The present article is not a story about the Chinese “behaving badly,” but rather, about how it manages a relationship when it does not feel its partner has lived up to its commitments. The story illustrates the Chinese use of informal channels and indirect pressures, rather than public conditions and demands, to achieve their objectives. It shows the Chinese conducting business and international relations in a way that, at once, seeks to "save face" for their partner, while also making their ire felt in powerful, yet subtle ways when they themselves are made to “lose face.”

Finally, this article is a reminder that the dynamics of the China-Latin America engagement is a function of people and human relationships, rather than the interactions between countries or companies.

The present story arguably begins in 2010 as the government of Cristina Fernandez passed an increasing number of legal measures to protect local businessmen by imposing “anti-dumping” penalties on low-priced Chinese manufactured goods which were flooding into the Argentine market, even while earning ever greater revenue from exporting soy oil and other basic agricultural products to the PRC.

In April 2010, in an action officially unrelated to Argentine measures against Chinese manufactured goods, the PRC announced that it would no longer accept Argentine soy oil, due to a previously overlooked level of contamination that it now deemed unacceptable. The potential loss in tax revenue to the Argentine government by the measure was estimated at $600 million per year.

The Argentine government tried multiple channels to persuade the Chinese government to resume acceptance of soy oil shipments, without success, leading to a hastily arranged state visit to the PRC by Argentine President Cristina in July, after having unexpectedly cancelled her prior visit (much to the chagrin of the Chinese) just six months prior.

In traditional Chinese style, with subtlety and saving face for both sides, there was no official mention of the disputes regarding Chinese manufactured goods or Argentine soy in the official agenda. Rather, in the PRC President Fernandez announced an enormous new business opportunity for Chinese companies, resolving the impasse between the two countries by moving in a completely new direction, albeit one very costly for the Argentine government: Argentina would make a major investment in the modernization of its railroad infrastructure, including the country's principal network weaving the country together with its neighbors: the Belgrano-Cargas system. Chinese banks would fund the majority of the $10 billion in new work, while Chinese companies would receive the majority of the construction work, and the contracts for railcars and engines.

Behind the scenes, the key beneficiary of the deal, other than the Chinese, was arguably Franco Macri, with a long history of partnering with Chinese on Argentine investment projects from electronics manufacturing facilities and a Urea plant in Tierra del Fuego, to a contemplated automotive facility. In a remarkable “win-win-win” scenario, it was one of Mr. Macri's companies (in conjunction it is believed with Chinese partners), which held the concession for the Belgrano-Cargas rail system which would benefit from the massive rail modernization investment from the Argentine government, while Chinese banks would benefit from the financing, and Chinese companies would benefit from the construction work and associated engine and railcar sales.

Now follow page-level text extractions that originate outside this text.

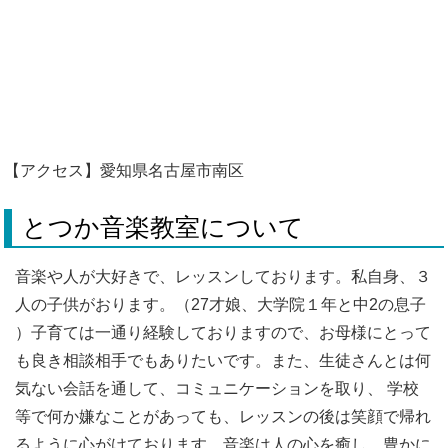
【アクセス】愛知県名古屋市南区
とつか音楽教室について
音楽や人が大好きで、レッスンしております。私自身、３
人の子供がおります。（27才娘、大学院１年と中2の息子
）子育ては一通り経験しておりますので、お母様にとって
も良き相談相手でもありたいです。また、生徒さんとは何
気ない会話を通して、コミュニケーションを取り、 学校
等で何か嫌なことがあっても、レッスンの後は笑顔で帰れ
るように心がけております。音楽は人の心を癒し、豊かに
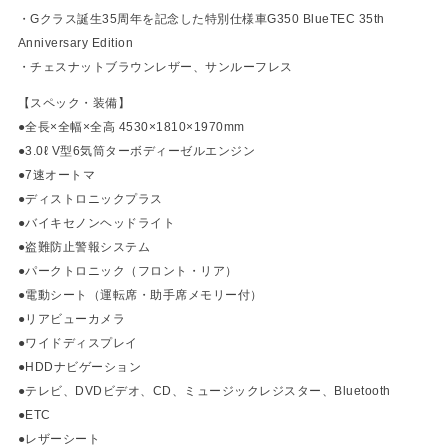
・Gクラス誕生35周年を記念した特別仕様車G350 BlueTEC 35th
Anniversary Edition
・チェスナットブラウンレザー、サンルーフレス
【スペック・装備】
●全長×全幅×全高 4530×1810×1970mm
●3.0ℓ V型6気筒ターボディーゼルエンジン
●7速オートマ
●ディストロニックプラス
●バイキセノンヘッドライト
●盗難防止警報システム
●パークトロニック（フロント・リア）
●電動シート（運転席・助手席メモリー付）
●リアビューカメラ
●ワイドディスプレイ
●HDDナビゲーション
●テレビ、DVDビデオ、CD、ミュージックレジスター、Bluetooth
●ETC
●レザーシート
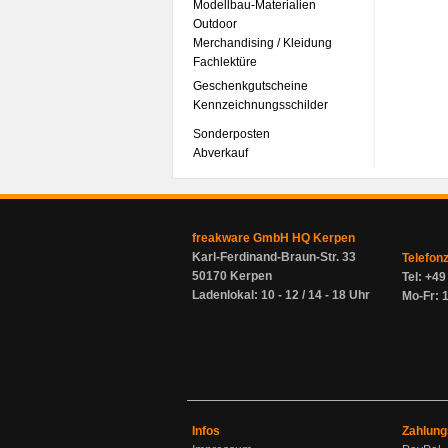
Modellbau-Materialien
Outdoor
Merchandising / Kleidung
Fachlektüre
Geschenkgutscheine
Kennzeichnungsschilder
Sonderposten
Abverkauf
freakware GmbH HQ Kerpen
Karl-Ferdinand-Braun-Str. 33
Telefon
50170 Kerpen
Tel: +4
Ladenlokal: 10 - 12 / 14 - 18 Uhr
Mo-Fr: 1
Infos
Zahlung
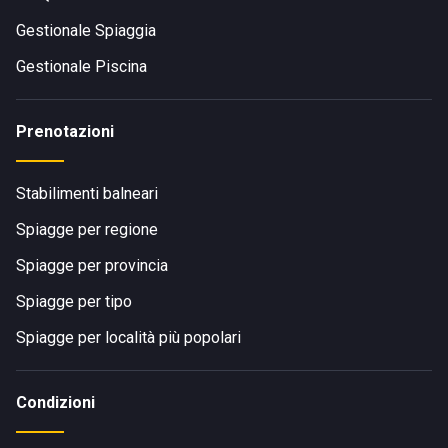
Gestionale Spiaggia
Gestionale Piscina
Prenotazioni
Stabilimenti balneari
Spiagge per regione
Spiagge per provincia
Spiagge per tipo
Spiagge per località più popolari
Condizioni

The Chinese appear to have complied with their side of the informal deal...Approximately a month after the visit of President Fernandez to the PRC, Chinese authorities quietly resumed acceptance of soy oil shipments. Yet the Argentine government arguably never kept its side of the deal as the Belgrano-Cargas project became delayed within the Argentine political system.

It was against the backdrop of this incomplete commitment that Chinese Prime Minister Wen Jiabao visited Argentina in June 2012. Graciously, without any mention to the two year delay in implementation of the deal, or the informal quid pro quo behind it, Premier Wen publicly announced an increase in the size of the PRC loan and seemingly a reinvigorated commitment to the project by both sides.

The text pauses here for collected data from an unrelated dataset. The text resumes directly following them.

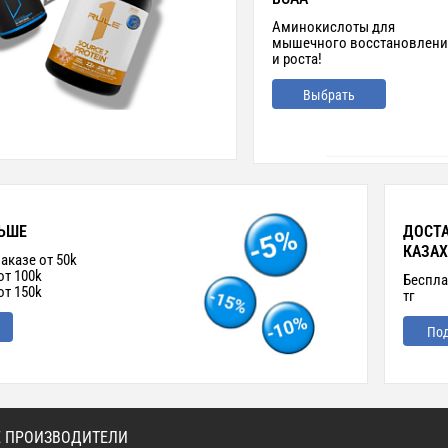
Аминокислоты для
мышечного восстановлени
и роста!
Выбрать
ЬШЕ
ДОСТА
КАЗАХ
аказе от 50k
от 100k
Беспла
от 150k
тг
По
 ПРОИЗВОДИТЕЛИ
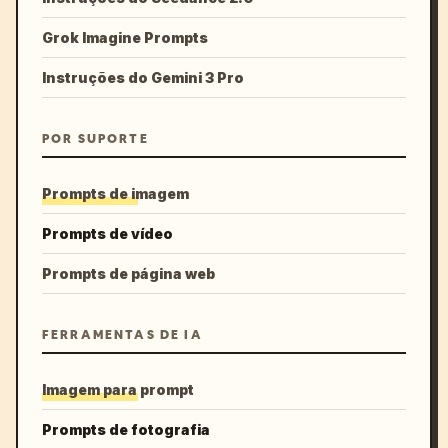
Grok Imagine Prompts
Instruções do Gemini 3 Pro
POR SUPORTE
Prompts de imagem
Prompts de vídeo
Prompts de página web
FERRAMENTAS DE IA
Imagem para prompt
Prompts de fotografia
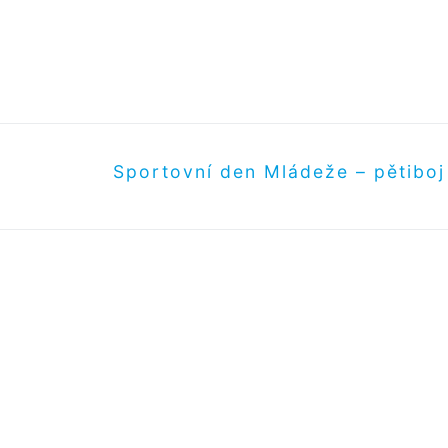
Další
Sportovní den Mládeže – pětiboj
příspěvek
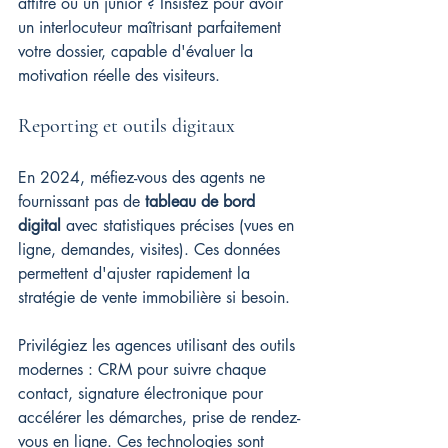
attitré ou un junior ? Insistez pour avoir 
un interlocuteur maîtrisant parfaitement 
votre dossier, capable d'évaluer la 
motivation réelle des visiteurs.
Reporting et outils digitaux
En 2024, méfiez-vous des agents ne 
fournissant pas de 
tableau de bord 
digital
 avec statistiques précises (vues en 
ligne, demandes, visites). Ces données 
permettent d'ajuster rapidement la 
stratégie de vente immobilière si besoin.
Privilégiez les agences utilisant des outils 
modernes : CRM pour suivre chaque 
contact, signature électronique pour 
accélérer les démarches, prise de rendez-
vous en ligne. Ces technologies sont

Such a public commitment was a significant investment of prestige by Premier Wen. In this context, the move against the concession holder of the Belgrano-Cargass rail network by the Fernandez government, coming just weeks after Premier Wen’s visit and public commitment to project, arguably caused a significant loss of face for the Chinese, and for the Premier personally. Compounding the problem, the charges of corruption and impropriety brought by the government against Mr. Macri’s consortium in the affair was an affront to one of China’s most trusted allies in Argentina.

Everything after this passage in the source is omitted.